A proposed menu of family discussion items to help in mental and spiritual preparedness:

  1. Have a family discussion about some of the current headlines and how they impact each member of the family. Identify their fears; then talk about previous fears and how they have played out in their lives. This can help people see if their fears are based in reality.
  2. Have a family or group discussion about what each person values. How would they react if those values were taken away? How do they react when those values are threatened?

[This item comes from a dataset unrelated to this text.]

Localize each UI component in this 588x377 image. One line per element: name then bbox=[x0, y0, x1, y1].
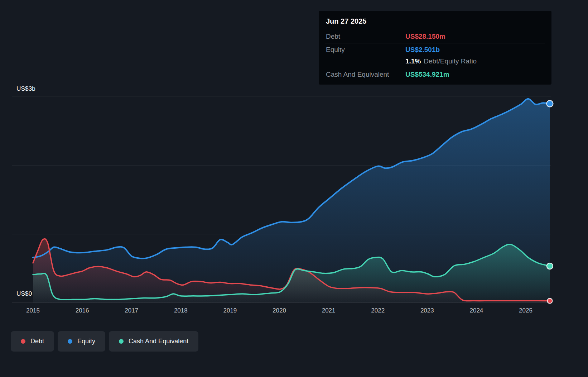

  3. Discuss the relationship between their personal fears and the values they believe are threatened. Are they based in reality? Will these fears subside when you are at your alternative location? If not, what can be done to alleviate those fears now, before you carry them to another location.
  4. For those interested in religion, discuss Genesis 3 with your family. Do you see yourself in this story? Are you trying to camouflage yourself from something or someone? Do you run away from relationship, responsibility, or even from God?
  5. Discuss with your family how each individual feels vulnerable and how the family or group has helped them overcome that feeling. If they haven’t overcome those vulnerabilities, work these out before any major decision to leave.